Which of the lines below contain the string "Ludovic"? Pull each one out of the data.

::: Material for the task :::

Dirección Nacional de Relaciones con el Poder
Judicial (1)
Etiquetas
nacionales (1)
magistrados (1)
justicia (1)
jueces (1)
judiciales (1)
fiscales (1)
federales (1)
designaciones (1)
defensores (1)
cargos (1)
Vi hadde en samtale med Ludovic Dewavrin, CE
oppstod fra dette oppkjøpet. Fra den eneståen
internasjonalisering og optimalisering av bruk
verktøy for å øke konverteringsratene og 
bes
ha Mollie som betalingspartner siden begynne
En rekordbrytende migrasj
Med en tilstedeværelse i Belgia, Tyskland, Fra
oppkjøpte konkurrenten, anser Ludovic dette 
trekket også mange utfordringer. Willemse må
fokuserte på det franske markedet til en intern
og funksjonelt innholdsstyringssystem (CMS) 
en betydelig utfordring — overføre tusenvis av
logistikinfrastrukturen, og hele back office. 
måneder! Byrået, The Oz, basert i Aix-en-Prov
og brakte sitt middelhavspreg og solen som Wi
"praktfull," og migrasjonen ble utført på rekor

:::
::: Material for the task :::

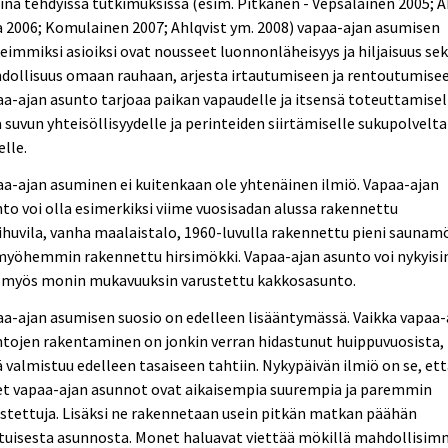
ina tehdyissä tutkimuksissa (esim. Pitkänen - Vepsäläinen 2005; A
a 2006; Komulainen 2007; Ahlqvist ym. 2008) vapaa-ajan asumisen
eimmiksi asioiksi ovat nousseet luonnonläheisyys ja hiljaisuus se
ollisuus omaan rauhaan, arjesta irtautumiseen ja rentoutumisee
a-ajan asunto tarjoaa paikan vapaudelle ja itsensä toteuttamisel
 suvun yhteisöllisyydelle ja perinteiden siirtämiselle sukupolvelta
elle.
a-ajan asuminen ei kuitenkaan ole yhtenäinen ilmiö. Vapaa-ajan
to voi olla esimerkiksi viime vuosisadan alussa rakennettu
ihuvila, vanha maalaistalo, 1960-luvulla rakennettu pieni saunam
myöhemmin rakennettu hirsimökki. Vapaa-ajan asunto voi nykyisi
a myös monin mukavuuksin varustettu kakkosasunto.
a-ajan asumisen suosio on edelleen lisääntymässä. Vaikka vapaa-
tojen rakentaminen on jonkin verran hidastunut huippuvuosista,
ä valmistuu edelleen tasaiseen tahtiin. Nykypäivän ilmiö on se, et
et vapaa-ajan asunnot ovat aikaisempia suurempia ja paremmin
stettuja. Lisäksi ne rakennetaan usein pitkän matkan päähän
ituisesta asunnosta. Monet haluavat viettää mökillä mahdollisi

:::

# Expected answer
Vi hadde en samtale med Ludovic Dewavrin, CE
oppkjøpte konkurrenten, anser Ludovic dette 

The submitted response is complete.